Retype exactly the lines below, beginning with the first and ending with the line where "日はイタリアンがいいな」と言われたら、" appears.
=====
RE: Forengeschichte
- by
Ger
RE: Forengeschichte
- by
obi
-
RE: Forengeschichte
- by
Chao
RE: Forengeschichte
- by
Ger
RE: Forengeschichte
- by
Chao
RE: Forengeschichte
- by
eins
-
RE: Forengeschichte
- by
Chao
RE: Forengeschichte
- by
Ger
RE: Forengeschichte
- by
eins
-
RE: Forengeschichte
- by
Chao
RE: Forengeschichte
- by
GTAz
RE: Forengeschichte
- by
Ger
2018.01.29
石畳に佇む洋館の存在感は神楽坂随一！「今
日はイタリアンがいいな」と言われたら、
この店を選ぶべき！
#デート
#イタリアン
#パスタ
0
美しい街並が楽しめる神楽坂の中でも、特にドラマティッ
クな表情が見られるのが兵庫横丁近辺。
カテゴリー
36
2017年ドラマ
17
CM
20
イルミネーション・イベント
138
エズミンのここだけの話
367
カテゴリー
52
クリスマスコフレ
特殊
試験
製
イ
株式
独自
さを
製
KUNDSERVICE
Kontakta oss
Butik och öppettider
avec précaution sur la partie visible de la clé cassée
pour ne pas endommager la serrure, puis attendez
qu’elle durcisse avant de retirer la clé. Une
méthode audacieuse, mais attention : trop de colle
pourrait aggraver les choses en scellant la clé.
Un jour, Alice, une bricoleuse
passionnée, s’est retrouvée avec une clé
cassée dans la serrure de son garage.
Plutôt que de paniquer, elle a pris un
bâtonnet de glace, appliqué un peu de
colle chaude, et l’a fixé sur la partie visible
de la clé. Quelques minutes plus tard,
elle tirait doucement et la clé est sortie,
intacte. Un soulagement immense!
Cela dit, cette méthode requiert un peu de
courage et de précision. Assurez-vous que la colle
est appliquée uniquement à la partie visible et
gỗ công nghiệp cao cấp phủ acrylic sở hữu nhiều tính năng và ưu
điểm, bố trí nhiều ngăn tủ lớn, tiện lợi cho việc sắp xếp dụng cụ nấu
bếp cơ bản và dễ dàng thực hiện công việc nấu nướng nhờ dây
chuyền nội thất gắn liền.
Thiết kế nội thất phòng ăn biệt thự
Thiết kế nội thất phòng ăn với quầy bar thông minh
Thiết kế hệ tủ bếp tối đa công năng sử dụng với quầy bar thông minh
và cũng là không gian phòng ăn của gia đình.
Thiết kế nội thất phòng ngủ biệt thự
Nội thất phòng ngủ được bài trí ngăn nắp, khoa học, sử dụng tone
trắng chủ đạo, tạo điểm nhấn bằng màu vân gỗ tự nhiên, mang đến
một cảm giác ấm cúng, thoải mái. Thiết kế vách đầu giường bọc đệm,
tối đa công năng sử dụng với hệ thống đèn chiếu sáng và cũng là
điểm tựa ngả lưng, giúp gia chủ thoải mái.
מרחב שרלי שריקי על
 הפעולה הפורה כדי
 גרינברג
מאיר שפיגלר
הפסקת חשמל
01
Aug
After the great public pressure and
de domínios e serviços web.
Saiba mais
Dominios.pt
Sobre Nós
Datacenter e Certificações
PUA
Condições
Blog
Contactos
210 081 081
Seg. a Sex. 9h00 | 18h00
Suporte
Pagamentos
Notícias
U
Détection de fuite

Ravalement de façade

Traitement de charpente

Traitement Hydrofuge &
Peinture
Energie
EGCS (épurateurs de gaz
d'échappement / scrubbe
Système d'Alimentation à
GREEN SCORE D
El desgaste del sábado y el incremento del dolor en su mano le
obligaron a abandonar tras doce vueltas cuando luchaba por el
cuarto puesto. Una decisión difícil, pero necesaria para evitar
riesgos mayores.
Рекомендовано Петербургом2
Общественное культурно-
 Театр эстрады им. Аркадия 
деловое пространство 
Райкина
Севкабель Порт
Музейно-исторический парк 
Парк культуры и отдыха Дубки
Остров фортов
=====
— Task output —
RE: Forengeschichte
- by
Ger
RE: Forengeschichte
- by
obi
-
RE: Forengeschichte
- by
Chao
RE: Forengeschichte
- by
Ger
RE: Forengeschichte
- by
Chao
RE: Forengeschichte
- by
eins
-
RE: Forengeschichte
- by
Chao
RE: Forengeschichte
- by
Ger
RE: Forengeschichte
- by
eins
-
RE: Forengeschichte
- by
Chao
RE: Forengeschichte
- by
GTAz
RE: Forengeschichte
- by
Ger
2018.01.29
石畳に佇む洋館の存在感は神楽坂随一！「今
日はイタリアンがいいな」と言われたら、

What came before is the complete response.